BEGIN THE DATA

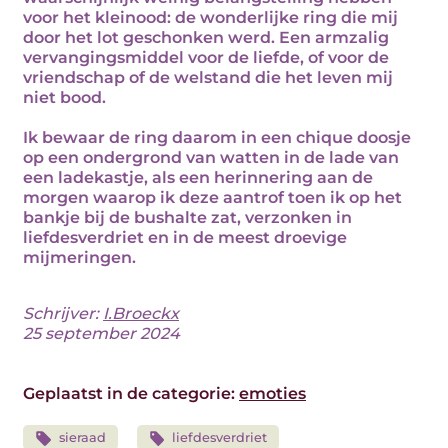
voor het kleinood: de wonderlijke ring die mij
door het lot geschonken werd. Een armzalig
vervangingsmiddel voor de liefde, of voor de
vriendschap of de welstand die het leven mij
niet bood.
Ik bewaar de ring daarom in een chique doosje
op een ondergrond van watten in de lade van
een ladekastje, als een herinnering aan de
morgen waarop ik deze aantrof toen ik op het
bankje bij de bushalte zat, verzonken in
liefdesverdriet en in de meest droevige
mijmeringen.
Schrijver:
I.Broeckx
25 september 2024
Geplaatst in de categorie:
emoties
sieraad
liefdesverdriet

END THE DATA

YOUR OBJECTIVE - Write out each entry above once more, exactly as written, and drop the pictures.

RESPONSE -
voor het kleinood: de wonderlijke ring die mij
door het lot geschonken werd. Een armzalig
vervangingsmiddel voor de liefde, of voor de
vriendschap of de welstand die het leven mij
niet bood.
Ik bewaar de ring daarom in een chique doosje
op een ondergrond van watten in de lade van
een ladekastje, als een herinnering aan de
morgen waarop ik deze aantrof toen ik op het
bankje bij de bushalte zat, verzonken in
liefdesverdriet en in de meest droevige
mijmeringen.
Schrijver:
I.Broeckx
25 september 2024
Geplaatst in de categorie:
emoties
sieraad
liefdesverdriet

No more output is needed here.